Yes, machine guns have killed about 100x as many people as nuclear weapons. But do we take into account the nature of the victims? Probably at least half of those killed by machine guns would have been called "combatants," while almost none of the victims of atomic weapons were such (though the attempt to so designate them was made). Or is "combatant" a convenient fiction invented by generals and statesmen too old to fight?
I would suggest that medical technologies do belong on any such list. The 20th was the first century when most people could realistically expect to see their small children as grown ups. It's likely that sanitation, vaccines, and antibiotics have saved your life and mine. Sewers alone save many thousands of lives daily. Then there's chlorination of drinking water (but if we embrace chlorine, we have embraced the first gas warfare agent). Or antisepsis, which saves lives at minimum cost. Yet the first medical antiseptic (phenol), became (when nitrated) picric acid, the first military high explosive (and high explosives killed millions in World War I).
I am tempted to attempt a list of my own, but I feel thwarted. Whenever I think of a wonderfully beneficial technology, I find it hopelessly intertwined in horror or ruin. I sense you judge the extrication of related destructive and benevolent devices possible, but I would disagree; their a package deal (like cars and paved roads). I would, however, venture the bicycle, at least, as exceptional in its benevolence. But the bicycle depends for its existence on the cheap steel that gave us--at precisely the same historical moment (1880s)--the machine gun.
With thanks for this and other stimulating posts,
P Nortonymous

K. Lorraine Graham said...

I'm having trouble ranking this. I want to just say that cars and machine guns are the worst: cars for the way they lead to suburban infrastructures that don't encourage walking or public interaction and machine guns for leading the charge in ever-bloodier forms of warfare and violence around the world.

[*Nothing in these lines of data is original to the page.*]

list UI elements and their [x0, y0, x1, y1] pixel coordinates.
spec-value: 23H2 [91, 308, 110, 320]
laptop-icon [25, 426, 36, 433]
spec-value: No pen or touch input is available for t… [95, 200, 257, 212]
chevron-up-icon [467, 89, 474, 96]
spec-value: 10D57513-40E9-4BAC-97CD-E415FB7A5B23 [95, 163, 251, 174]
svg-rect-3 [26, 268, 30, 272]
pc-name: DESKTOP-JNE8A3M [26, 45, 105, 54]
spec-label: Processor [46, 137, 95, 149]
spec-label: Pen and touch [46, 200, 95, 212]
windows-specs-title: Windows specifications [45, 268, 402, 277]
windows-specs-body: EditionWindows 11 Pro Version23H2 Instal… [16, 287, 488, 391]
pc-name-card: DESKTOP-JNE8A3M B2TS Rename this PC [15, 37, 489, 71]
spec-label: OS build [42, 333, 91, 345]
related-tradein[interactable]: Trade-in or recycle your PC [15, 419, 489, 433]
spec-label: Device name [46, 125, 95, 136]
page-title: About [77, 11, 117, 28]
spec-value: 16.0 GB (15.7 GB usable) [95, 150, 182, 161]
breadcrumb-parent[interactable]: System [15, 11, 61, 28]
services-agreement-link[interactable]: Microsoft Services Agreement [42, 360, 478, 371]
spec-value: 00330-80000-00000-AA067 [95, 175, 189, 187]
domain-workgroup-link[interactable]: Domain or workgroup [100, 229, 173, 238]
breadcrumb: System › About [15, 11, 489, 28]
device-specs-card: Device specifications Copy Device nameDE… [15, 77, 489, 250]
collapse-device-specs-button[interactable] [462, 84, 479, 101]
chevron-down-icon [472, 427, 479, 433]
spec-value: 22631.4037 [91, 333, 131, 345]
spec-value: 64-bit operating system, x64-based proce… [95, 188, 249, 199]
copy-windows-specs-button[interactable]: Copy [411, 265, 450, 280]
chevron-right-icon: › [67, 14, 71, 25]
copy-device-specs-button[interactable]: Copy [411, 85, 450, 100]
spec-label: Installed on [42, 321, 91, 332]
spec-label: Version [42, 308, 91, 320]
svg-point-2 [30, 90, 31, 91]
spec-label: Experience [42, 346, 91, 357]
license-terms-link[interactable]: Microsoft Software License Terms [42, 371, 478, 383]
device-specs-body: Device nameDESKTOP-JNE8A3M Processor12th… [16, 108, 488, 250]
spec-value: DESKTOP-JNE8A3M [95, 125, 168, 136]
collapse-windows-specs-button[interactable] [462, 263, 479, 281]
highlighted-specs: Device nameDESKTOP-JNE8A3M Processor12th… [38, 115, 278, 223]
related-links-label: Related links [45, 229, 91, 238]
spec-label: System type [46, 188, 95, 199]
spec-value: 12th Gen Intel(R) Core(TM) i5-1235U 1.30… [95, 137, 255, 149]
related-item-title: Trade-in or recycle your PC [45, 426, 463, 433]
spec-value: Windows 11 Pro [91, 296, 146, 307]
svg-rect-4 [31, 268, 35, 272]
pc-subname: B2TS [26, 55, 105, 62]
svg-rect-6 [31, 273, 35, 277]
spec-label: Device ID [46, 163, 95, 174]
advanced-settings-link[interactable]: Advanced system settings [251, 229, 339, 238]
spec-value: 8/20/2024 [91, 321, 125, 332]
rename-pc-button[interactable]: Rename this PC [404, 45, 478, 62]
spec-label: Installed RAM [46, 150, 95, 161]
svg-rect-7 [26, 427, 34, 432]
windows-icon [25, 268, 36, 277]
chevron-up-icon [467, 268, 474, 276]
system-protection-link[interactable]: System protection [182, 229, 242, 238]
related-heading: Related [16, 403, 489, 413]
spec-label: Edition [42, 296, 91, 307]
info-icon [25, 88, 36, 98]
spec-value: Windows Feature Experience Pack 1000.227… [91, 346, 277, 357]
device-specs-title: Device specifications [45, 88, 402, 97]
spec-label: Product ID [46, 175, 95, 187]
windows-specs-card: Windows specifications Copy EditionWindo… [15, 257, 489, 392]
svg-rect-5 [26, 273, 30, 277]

DAN / DANIEL GUTSTEIN said...

Electricity, man, is dooming us. But I believe that we need machine guns, tanks, artillery, and airplanes in order to rid ourselves of electricity. Then we will need something to rid ourselves of machine guns, tanks, artillery, and airplanes. We could call in the snake. Then we would need something to rid us of the snake. We could call in the mongoose. You see where I'm going. But then who, pray tell, or what, pray tell, would rid us of the mongoose? I can't even begin to begin to imagine. ----BA

silverline said...

What about print?
Consider the printed book as a piece of technology, & other printed materials including pamphlets, propaganda, magazines, advertisements, religious texts, et cetera. Surely the technology of print —though it is so familiar/antiquated now could it even be considered a technology on your list? — has caused a good deal of terrible & good events.

Johannes said...

What about olive oil? And coffee? And coffee machines? What would my life be without pasta?